Detractors also argued that government can’t let patients and doctors make their own choices, because they might choose medicines that ultimately don’t work, succumbing to “false hope.” It’s true that some investigational medicines may not work. That’s also true of FDA-approved treatments. But one thing that surely doesn’t work is a bureaucracy that deprives ill people of the freedom to make their own medical choices.
Finally, bureaucrats argued that Right to Try was unnecessary, since the FDA already has a “compassionate use” program (officially titled the “expanded access” program), under which desperate patients may beg the government for “compassion” to permit them access to medicines that are still going through clinical trials. Before Right to Try, the FDA insisted it was already approving 99% of all “compassionate use” requests. But this statistic is an illusion: It ignores how many patients never even submit compassionate use requests because the approval process is so cumbersome.
By the FDA’s own admission, the initial paperwork for expanded access would take a doctor 100 hours to complete. And doctors have to abide by burdensome protocols and data-reporting requirements, essentially making them responsible for overseeing a mini-clinical trial for that one patient. Also, an Institutional Review Board (a separate committee at a medical facility) must weigh the ethical considerations associated with the patient’s use of the treatment—and many such committees meet infrequently. In practice, “compassionate use” is so tangled in red tape that before Right to Try, only about 1,200 patients per year were able to submit compassionate use requests to the FDA—even though over half a million Americans die annually of cancer alone. The real “false hope” is the government’s compassionate use program, not Right to Try.
Tearing Up the Permission Slip
Right to Try is not a silver bullet—it doesn’t guarantee patients a cure, and it doesn’t fix all the problems in the American drug approval system. It’s impossible to tell how many lives will be saved because of the federal Right to Try law. But for patients who are turned away from clinical trials and are unable to navigate the FDA’s complex expanded access process, Right to Try gives them a new chance—and the right to hope.

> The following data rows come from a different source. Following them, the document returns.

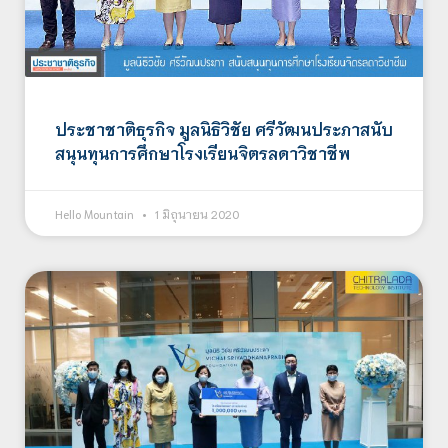
ประชาชาติธุรกิจ มูลนิธิวิชัย ศรีวัฒนประภาสนับ
สนุนทุนการศึกษาโรงเรียนจิตรลดาวิชาชีพ
Hello Mountain
1 มิถุนายน 2020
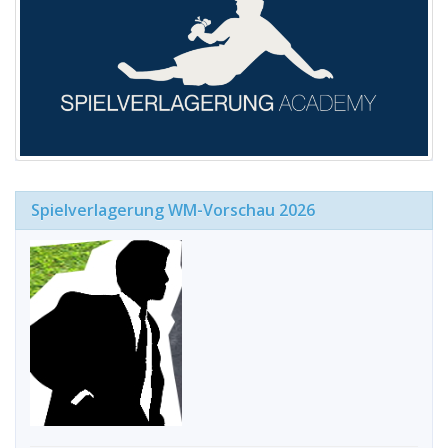
Spielverlagerung WM-Vorschau 2026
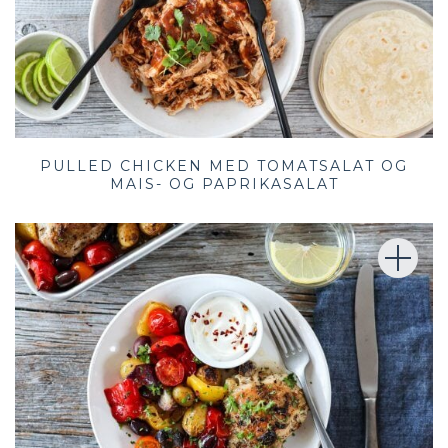
PULLED CHICKEN MED TOMATSALAT OG
MAIS- OG PAPRIKASALAT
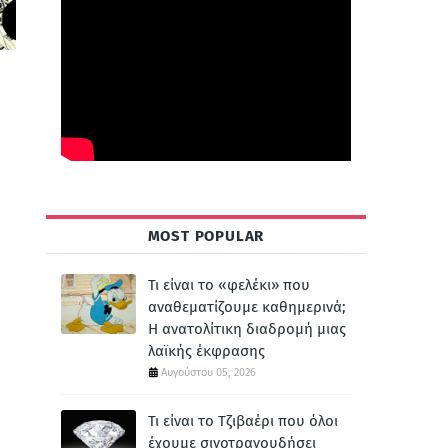
MOST POPULAR
Τι είναι το «φελέκι» που
αναθεματίζουμε καθημερινά;
Η ανατολίτικη διαδρομή μιας
λαϊκής έκφρασης
Αυγούστου 05, 2026
Τι είναι το Τζιβαέρι που όλοι
έχουμε σιγοτραγουδήσει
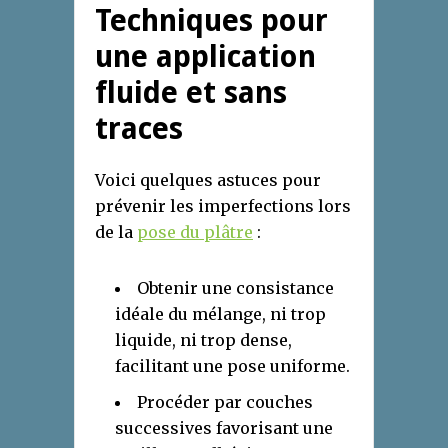
Techniques pour
une application
fluide et sans
traces
Voici quelques astuces pour
prévenir les imperfections lors
de la
pose du plâtre
:
Obtenir une consistance
idéale du mélange, ni trop
liquide, ni trop dense,
facilitant une pose uniforme.
Procéder par couches
successives favorisant une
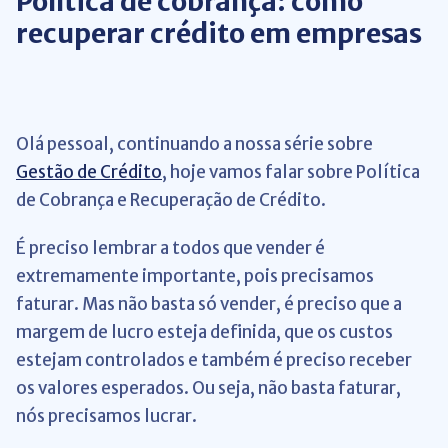
Política de cobrança: como
recuperar crédito em empresas
Olá pessoal, continuando a nossa série sobre
Gestão de Crédito
, hoje vamos falar sobre Política
de Cobrança e Recuperação de Crédito.
É preciso lembrar a todos que vender é
extremamente importante, pois precisamos
faturar. Mas não basta só vender, é preciso que a
margem de lucro esteja definida, que os custos
estejam controlados e também é preciso receber
os valores esperados. Ou seja, não basta faturar,
nós precisamos lucrar.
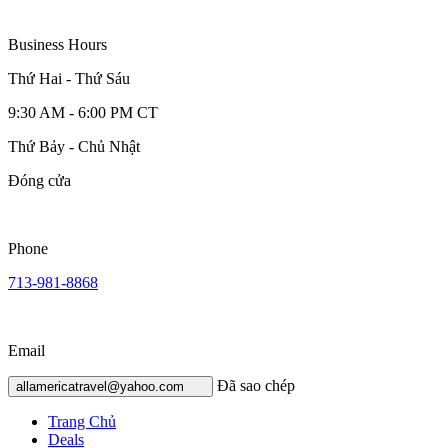
Business Hours
Thứ Hai - Thứ Sáu
9:30 AM - 6:00 PM CT
Thứ Bảy - Chủ Nhật
Đóng cửa
Phone
713-981-8868
Email
Đã sao chép
allamericatravel@yahoo.com
Trang Chủ
Deals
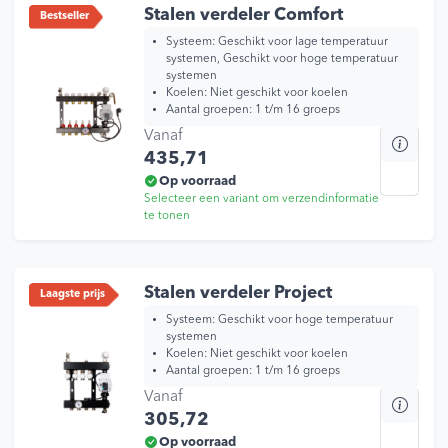
Stalen verdeler Comfort
Bestseller
Systeem: Geschikt voor lage temperatuur
systemen, Geschikt voor hoge temperatuur
systemen
Koelen: Niet geschikt voor koelen
Aantal groepen: 1 t/m 16 groeps
Vanaf
Dit
435,71
prod
heef
Op voorraad
Selecteer een variant om verzendinformatie
mee
te tonen
varia
Dez
opti
kan
Stalen verdeler Project
Laagste prijs
geko
Systeem: Geschikt voor hoge temperatuur
wor
systemen
Koelen: Niet geschikt voor koelen
op
Aantal groepen: 1 t/m 16 groeps
de
Vanaf
Dit
prod
305,72
prod
heef
Op voorraad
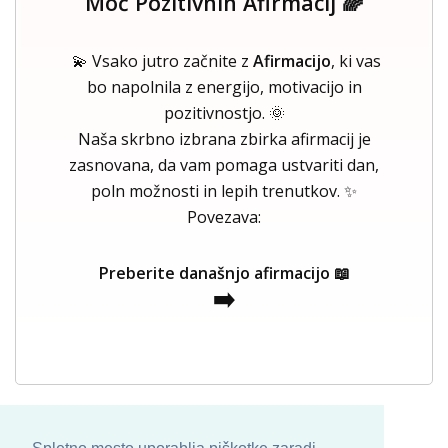
Moč Pozitivnih Afirmacij 🌈
💫 Vsako jutro začnite z
Afirmacijo
, ki vas
bo napolnila z energijo, motivacijo in
pozitivnostjo. 🌞
Naša skrbno izbrana zbirka afirmacij je
zasnovana, da vam pomaga ustvariti dan,
poln možnosti in lepih trenutkov. ✨
Povezava:
Preberite današnjo afirmacijo 📖
➡️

A “permission first” system like the one that existed before Right to Try prevents the right treatment from getting to the right patient at the right time when a life hangs in the balance. And a system that prioritizes the preferences of bureaucrats and politicians at the expense of individuals’ rights to shape their own destinies is fundamentally inconsistent with the principles of a free society. Right to Try takes the most intimate, personal decisions out of the hands of bureaucrats and puts them back where they belong: with patients and their healthcare providers. Terminal patients are already fighting for their lives; they shouldn’t have to fight the government too.